> Work task:
From the entries that follow, extract each line holding the string "Santa".
- Opening Delimiter -
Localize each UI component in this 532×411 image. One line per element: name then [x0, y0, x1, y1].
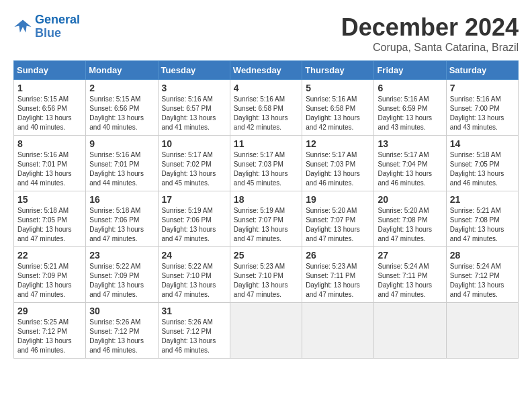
- day-number: 14: [450, 138, 515, 149]
- day-number: 6: [378, 83, 442, 93]
- day-number: 1: [17, 83, 82, 93]
- calendar-table: SundayMondayTuesdayWednesdayThursdayFrid…: [13, 60, 519, 359]
- day-info: Sunrise: 5:24 AM Sunset: 7:11 PM Dayligh…: [378, 262, 442, 300]
- day-number: 13: [378, 138, 442, 149]
- calendar-cell: 23Sunrise: 5:22 AM Sunset: 7:09 PM Dayli…: [86, 247, 158, 303]
- calendar-cell: 16Sunrise: 5:18 AM Sunset: 7:06 PM Dayli…: [86, 191, 158, 247]
- day-number: 24: [162, 250, 226, 261]
- logo-line1: General: [35, 13, 80, 26]
- day-info: Sunrise: 5:18 AM Sunset: 7:06 PM Dayligh…: [89, 206, 154, 244]
- day-info: Sunrise: 5:16 AM Sunset: 7:01 PM Dayligh…: [89, 150, 154, 188]
- calendar-cell: 7Sunrise: 5:16 AM Sunset: 7:00 PM Daylig…: [446, 80, 518, 136]
- day-header-wednesday: Wednesday: [230, 61, 302, 80]
- day-number: 25: [234, 250, 298, 261]
- calendar-cell: 25Sunrise: 5:23 AM Sunset: 7:10 PM Dayli…: [230, 247, 302, 303]
- day-number: 10: [162, 138, 226, 149]
- calendar-cell: 12Sunrise: 5:17 AM Sunset: 7:03 PM Dayli…: [302, 136, 374, 191]
- day-info: Sunrise: 5:23 AM Sunset: 7:10 PM Dayligh…: [234, 262, 298, 300]
- location-subtitle: Corupa, Santa Catarina, Brazil: [341, 42, 519, 54]
- day-info: Sunrise: 5:26 AM Sunset: 7:12 PM Dayligh…: [162, 318, 226, 355]
- day-number: 15: [17, 194, 82, 205]
- week-row-2: 8Sunrise: 5:16 AM Sunset: 7:01 PM Daylig…: [14, 136, 519, 191]
- day-info: Sunrise: 5:15 AM Sunset: 6:56 PM Dayligh…: [17, 95, 82, 132]
- day-number: 5: [306, 83, 370, 93]
- calendar-cell: 19Sunrise: 5:20 AM Sunset: 7:07 PM Dayli…: [302, 191, 374, 247]
- day-header-thursday: Thursday: [302, 61, 374, 80]
- day-info: Sunrise: 5:17 AM Sunset: 7:03 PM Dayligh…: [306, 150, 370, 188]
- calendar-cell: 13Sunrise: 5:17 AM Sunset: 7:04 PM Dayli…: [374, 136, 446, 191]
- day-info: Sunrise: 5:26 AM Sunset: 7:12 PM Dayligh…: [89, 318, 154, 355]
- calendar-cell: 20Sunrise: 5:20 AM Sunset: 7:08 PM Dayli…: [374, 191, 446, 247]
- day-number: 3: [162, 83, 226, 93]
- day-info: Sunrise: 5:16 AM Sunset: 7:01 PM Dayligh…: [17, 150, 82, 188]
- day-info: Sunrise: 5:20 AM Sunset: 7:07 PM Dayligh…: [306, 206, 370, 244]
- day-header-friday: Friday: [374, 61, 446, 80]
- day-info: Sunrise: 5:18 AM Sunset: 7:05 PM Dayligh…: [450, 150, 515, 188]
- day-info: Sunrise: 5:21 AM Sunset: 7:08 PM Dayligh…: [450, 206, 515, 244]
- calendar-header-row: SundayMondayTuesdayWednesdayThursdayFrid…: [14, 61, 519, 80]
- day-number: 22: [17, 250, 82, 261]
- day-number: 9: [89, 138, 154, 149]
- day-info: Sunrise: 5:18 AM Sunset: 7:05 PM Dayligh…: [17, 206, 82, 244]
- calendar-cell: 31Sunrise: 5:26 AM Sunset: 7:12 PM Dayli…: [158, 303, 230, 359]
- day-number: 30: [89, 306, 154, 316]
- day-info: Sunrise: 5:17 AM Sunset: 7:02 PM Dayligh…: [162, 150, 226, 188]
- calendar-cell: 30Sunrise: 5:26 AM Sunset: 7:12 PM Dayli…: [86, 303, 158, 359]
- day-info: Sunrise: 5:16 AM Sunset: 6:58 PM Dayligh…: [234, 95, 298, 132]
- day-header-sunday: Sunday: [14, 61, 86, 80]
- calendar-cell: 22Sunrise: 5:21 AM Sunset: 7:09 PM Dayli…: [14, 247, 86, 303]
- calendar-cell: 24Sunrise: 5:22 AM Sunset: 7:10 PM Dayli…: [158, 247, 230, 303]
- day-info: Sunrise: 5:22 AM Sunset: 7:09 PM Dayligh…: [89, 262, 154, 300]
- calendar-cell: 28Sunrise: 5:24 AM Sunset: 7:12 PM Dayli…: [446, 247, 518, 303]
- title-section: December 2024 Corupa, Santa Catarina, Br…: [341, 13, 519, 54]
- day-info: Sunrise: 5:16 AM Sunset: 7:00 PM Dayligh…: [450, 95, 515, 132]
- day-number: 23: [89, 250, 154, 261]
- calendar-cell: 15Sunrise: 5:18 AM Sunset: 7:05 PM Dayli…: [14, 191, 86, 247]
- day-info: Sunrise: 5:24 AM Sunset: 7:12 PM Dayligh…: [450, 262, 515, 300]
- day-number: 11: [234, 138, 298, 149]
- calendar-cell: [230, 303, 302, 359]
- calendar-cell: 10Sunrise: 5:17 AM Sunset: 7:02 PM Dayli…: [158, 136, 230, 191]
- calendar-cell: 1Sunrise: 5:15 AM Sunset: 6:56 PM Daylig…: [14, 80, 86, 136]
- calendar-cell: 2Sunrise: 5:15 AM Sunset: 6:56 PM Daylig…: [86, 80, 158, 136]
- day-number: 8: [17, 138, 82, 149]
- day-number: 16: [89, 194, 154, 205]
- day-number: 31: [162, 306, 226, 316]
- calendar-cell: [302, 303, 374, 359]
- day-number: 17: [162, 194, 226, 205]
- day-info: Sunrise: 5:21 AM Sunset: 7:09 PM Dayligh…: [17, 262, 82, 300]
- month-title: December 2024: [341, 13, 519, 42]
- logo: General Blue: [13, 13, 80, 40]
- day-number: 21: [450, 194, 515, 205]
- calendar-cell: 26Sunrise: 5:23 AM Sunset: 7:11 PM Dayli…: [302, 247, 374, 303]
- week-row-1: 1Sunrise: 5:15 AM Sunset: 6:56 PM Daylig…: [14, 80, 519, 136]
- day-info: Sunrise: 5:16 AM Sunset: 6:57 PM Dayligh…: [162, 95, 226, 132]
- day-info: Sunrise: 5:15 AM Sunset: 6:56 PM Dayligh…: [89, 95, 154, 132]
- day-number: 7: [450, 83, 515, 93]
- calendar-cell: 11Sunrise: 5:17 AM Sunset: 7:03 PM Dayli…: [230, 136, 302, 191]
- calendar-cell: 4Sunrise: 5:16 AM Sunset: 6:58 PM Daylig…: [230, 80, 302, 136]
- logo-bird-icon: [13, 17, 32, 36]
- calendar-cell: 18Sunrise: 5:19 AM Sunset: 7:07 PM Dayli…: [230, 191, 302, 247]
- logo-line2: Blue: [35, 26, 61, 40]
- calendar-cell: 6Sunrise: 5:16 AM Sunset: 6:59 PM Daylig…: [374, 80, 446, 136]
- day-header-monday: Monday: [86, 61, 158, 80]
- day-number: 2: [89, 83, 154, 93]
- day-info: Sunrise: 5:17 AM Sunset: 7:03 PM Dayligh…: [234, 150, 298, 188]
- week-row-4: 22Sunrise: 5:21 AM Sunset: 7:09 PM Dayli…: [14, 247, 519, 303]
- calendar-cell: [446, 303, 518, 359]
- calendar-cell: 27Sunrise: 5:24 AM Sunset: 7:11 PM Dayli…: [374, 247, 446, 303]
- day-number: 18: [234, 194, 298, 205]
- calendar-cell: 3Sunrise: 5:16 AM Sunset: 6:57 PM Daylig…: [158, 80, 230, 136]
- day-number: 12: [306, 138, 370, 149]
- day-number: 20: [378, 194, 442, 205]
- day-info: Sunrise: 5:20 AM Sunset: 7:08 PM Dayligh…: [378, 206, 442, 244]
- svg-marker-0: [14, 19, 31, 32]
- calendar-cell: 9Sunrise: 5:16 AM Sunset: 7:01 PM Daylig…: [86, 136, 158, 191]
- day-info: Sunrise: 5:16 AM Sunset: 6:58 PM Dayligh…: [306, 95, 370, 132]
- day-number: 26: [306, 250, 370, 261]
- day-header-saturday: Saturday: [446, 61, 518, 80]
- day-number: 28: [450, 250, 515, 261]
- day-info: Sunrise: 5:16 AM Sunset: 6:59 PM Dayligh…: [378, 95, 442, 132]
- week-row-5: 29Sunrise: 5:25 AM Sunset: 7:12 PM Dayli…: [14, 303, 519, 359]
- Closing Delimiter -
> Answer to this task:
- location-subtitle: Corupa, Santa Catarina, Brazil: [341, 42, 519, 54]
- title-section: December 2024 Corupa, Santa Catarina, Br…: [341, 13, 519, 54]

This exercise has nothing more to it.